Friday, October 24, 2008

Cuba's Oil Windfall

A few years ago oil was discovered off the northwest coast of Cuba. Lots of it. Or maybe not. Depends on who you ask. To hear the Cubans tell it, it could amount to 20 billion barrels. To hear the United States Geological Survey's views it could be as little as 5 billion. Regardless of exactly how much is there, it's undeniable that it exists. These numbers are nothing to sneeze at and could definitely make Cuba a petro player in the Western Hemisphere. My quick math (assisted by a calculator) tells me that that is enough oil to last Cuba, at their current consumption rate, for over 350 years.

Of course, this find in their backyard has the United States licking their proverbial chops. The only problem is that pesky embargo that has been around for over 40 years. This has lead to debate in Congress as to whether or not the embargo should be loosened to exempt Big Oil from the its parameters to assist in drilling.

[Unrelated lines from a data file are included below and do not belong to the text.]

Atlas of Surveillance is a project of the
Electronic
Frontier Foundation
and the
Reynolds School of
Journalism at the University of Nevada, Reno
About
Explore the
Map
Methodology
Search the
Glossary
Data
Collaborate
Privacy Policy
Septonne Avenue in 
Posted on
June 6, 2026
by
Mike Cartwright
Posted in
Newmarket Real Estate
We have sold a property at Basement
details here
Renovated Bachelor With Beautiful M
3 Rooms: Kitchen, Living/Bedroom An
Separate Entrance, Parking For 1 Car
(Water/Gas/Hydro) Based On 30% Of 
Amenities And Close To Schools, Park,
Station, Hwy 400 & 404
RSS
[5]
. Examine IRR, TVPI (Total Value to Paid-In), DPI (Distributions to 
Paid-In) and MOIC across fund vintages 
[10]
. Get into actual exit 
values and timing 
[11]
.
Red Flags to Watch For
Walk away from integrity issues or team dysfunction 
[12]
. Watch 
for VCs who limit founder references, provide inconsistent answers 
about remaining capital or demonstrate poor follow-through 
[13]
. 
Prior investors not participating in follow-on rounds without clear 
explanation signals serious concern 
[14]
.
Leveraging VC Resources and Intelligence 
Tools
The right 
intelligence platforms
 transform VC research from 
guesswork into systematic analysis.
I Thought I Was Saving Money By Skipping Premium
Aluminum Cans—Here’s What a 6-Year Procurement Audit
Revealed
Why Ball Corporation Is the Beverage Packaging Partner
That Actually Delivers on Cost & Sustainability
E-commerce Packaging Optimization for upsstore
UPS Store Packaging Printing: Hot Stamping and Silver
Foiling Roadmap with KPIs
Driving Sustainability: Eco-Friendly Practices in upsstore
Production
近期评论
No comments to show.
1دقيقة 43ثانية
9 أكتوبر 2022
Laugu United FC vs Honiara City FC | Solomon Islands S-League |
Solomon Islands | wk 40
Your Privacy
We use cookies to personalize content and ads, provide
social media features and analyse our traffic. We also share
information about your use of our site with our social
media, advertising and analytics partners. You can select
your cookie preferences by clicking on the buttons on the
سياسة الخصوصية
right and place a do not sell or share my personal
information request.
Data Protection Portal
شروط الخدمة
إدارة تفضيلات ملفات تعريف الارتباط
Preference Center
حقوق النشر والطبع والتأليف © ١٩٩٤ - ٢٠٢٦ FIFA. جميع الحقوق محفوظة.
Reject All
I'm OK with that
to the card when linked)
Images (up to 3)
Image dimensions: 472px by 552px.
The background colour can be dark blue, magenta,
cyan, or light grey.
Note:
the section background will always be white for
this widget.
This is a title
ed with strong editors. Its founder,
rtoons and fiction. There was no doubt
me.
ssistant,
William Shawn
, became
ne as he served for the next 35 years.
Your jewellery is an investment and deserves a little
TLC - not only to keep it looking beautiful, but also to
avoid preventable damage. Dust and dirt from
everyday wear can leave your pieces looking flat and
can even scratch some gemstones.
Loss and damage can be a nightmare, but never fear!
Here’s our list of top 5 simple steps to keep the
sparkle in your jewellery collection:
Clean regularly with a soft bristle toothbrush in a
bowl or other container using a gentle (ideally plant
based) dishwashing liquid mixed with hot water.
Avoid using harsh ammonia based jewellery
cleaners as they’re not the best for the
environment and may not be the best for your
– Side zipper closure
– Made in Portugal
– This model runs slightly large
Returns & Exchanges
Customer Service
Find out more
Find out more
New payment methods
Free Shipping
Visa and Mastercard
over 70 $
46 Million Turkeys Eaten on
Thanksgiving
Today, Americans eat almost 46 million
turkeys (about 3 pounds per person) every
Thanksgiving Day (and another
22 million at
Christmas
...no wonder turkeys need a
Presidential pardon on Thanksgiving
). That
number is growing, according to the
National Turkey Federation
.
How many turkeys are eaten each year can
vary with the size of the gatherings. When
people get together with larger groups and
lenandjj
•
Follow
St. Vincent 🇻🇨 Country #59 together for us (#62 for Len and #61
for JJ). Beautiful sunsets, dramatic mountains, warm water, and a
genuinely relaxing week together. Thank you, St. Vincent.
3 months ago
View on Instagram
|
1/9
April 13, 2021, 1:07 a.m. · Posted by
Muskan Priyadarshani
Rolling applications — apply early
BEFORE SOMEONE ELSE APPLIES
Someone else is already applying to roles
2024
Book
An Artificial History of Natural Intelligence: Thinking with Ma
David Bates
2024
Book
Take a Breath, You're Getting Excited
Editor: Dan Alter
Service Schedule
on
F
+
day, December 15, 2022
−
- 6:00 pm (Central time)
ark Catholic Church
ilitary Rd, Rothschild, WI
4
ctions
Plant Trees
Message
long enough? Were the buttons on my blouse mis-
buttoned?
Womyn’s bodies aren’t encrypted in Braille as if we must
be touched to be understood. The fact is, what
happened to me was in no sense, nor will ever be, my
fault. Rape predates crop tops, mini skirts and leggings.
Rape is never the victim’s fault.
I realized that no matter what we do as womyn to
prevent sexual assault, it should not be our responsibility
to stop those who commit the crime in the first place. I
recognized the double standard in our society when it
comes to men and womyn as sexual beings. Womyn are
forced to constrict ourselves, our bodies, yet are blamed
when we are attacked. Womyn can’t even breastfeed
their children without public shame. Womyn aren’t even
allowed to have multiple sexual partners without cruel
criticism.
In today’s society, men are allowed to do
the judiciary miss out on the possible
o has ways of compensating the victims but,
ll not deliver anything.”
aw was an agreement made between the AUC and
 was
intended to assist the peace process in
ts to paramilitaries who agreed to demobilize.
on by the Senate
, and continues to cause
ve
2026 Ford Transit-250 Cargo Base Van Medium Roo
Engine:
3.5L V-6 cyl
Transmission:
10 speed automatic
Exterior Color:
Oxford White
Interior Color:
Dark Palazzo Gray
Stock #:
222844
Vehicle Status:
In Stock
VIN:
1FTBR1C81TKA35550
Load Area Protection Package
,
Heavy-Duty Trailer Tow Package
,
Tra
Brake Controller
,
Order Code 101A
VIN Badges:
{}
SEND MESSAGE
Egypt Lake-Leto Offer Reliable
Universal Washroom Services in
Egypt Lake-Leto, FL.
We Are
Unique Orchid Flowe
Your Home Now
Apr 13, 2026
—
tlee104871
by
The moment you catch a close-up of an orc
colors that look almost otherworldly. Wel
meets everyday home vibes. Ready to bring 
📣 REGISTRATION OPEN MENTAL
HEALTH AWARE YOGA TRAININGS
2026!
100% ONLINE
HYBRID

Many nations have stepped up to say they're willing to help. Spain has already entered into a production-sharing agreement with Cuba and will start the drilling early next year. Others mentioned in negotiations are Norway, India and Brazil. Meanwhile the United States continues to sit on the sidelines, hands tied by their own embargo. Kirby Jones, head of the US-Cuba Trade Association says this about the US position- "With that much oil, there would be the feeling that there's a real [U.S.] price to be paid for [maintaining] the embargo. It changes Cuba's economic situation drastically and makes the U.S. less relevant." Less relevant? Most likely so. We're like the kids on the playground who huff and puff, protesting a kickball game that didn't go our way- but the game continues. So maybe that wasn't my best analogy, but you get the picture.

The question is still up for debate, though. Many believe this will do nothing more than to spur the US into drilling off its own shores, an idea that is gaining support nationwide. Maybe it's because I didn't live through the Cold War, but the whole embargo seems fairly silly to me. Turning our backs to Cuba doesn't make them go away. It doesn't make them want democratic reform. And that doesn't even take humanitarian issues into consideration.

In the end, it seems like it would be in the best interest of the United States to lift, at least partially, the embargo and allow oil companies to go to Cuba and assist in drilling. This way it is done safely, effectively and we can get a slice of the pie.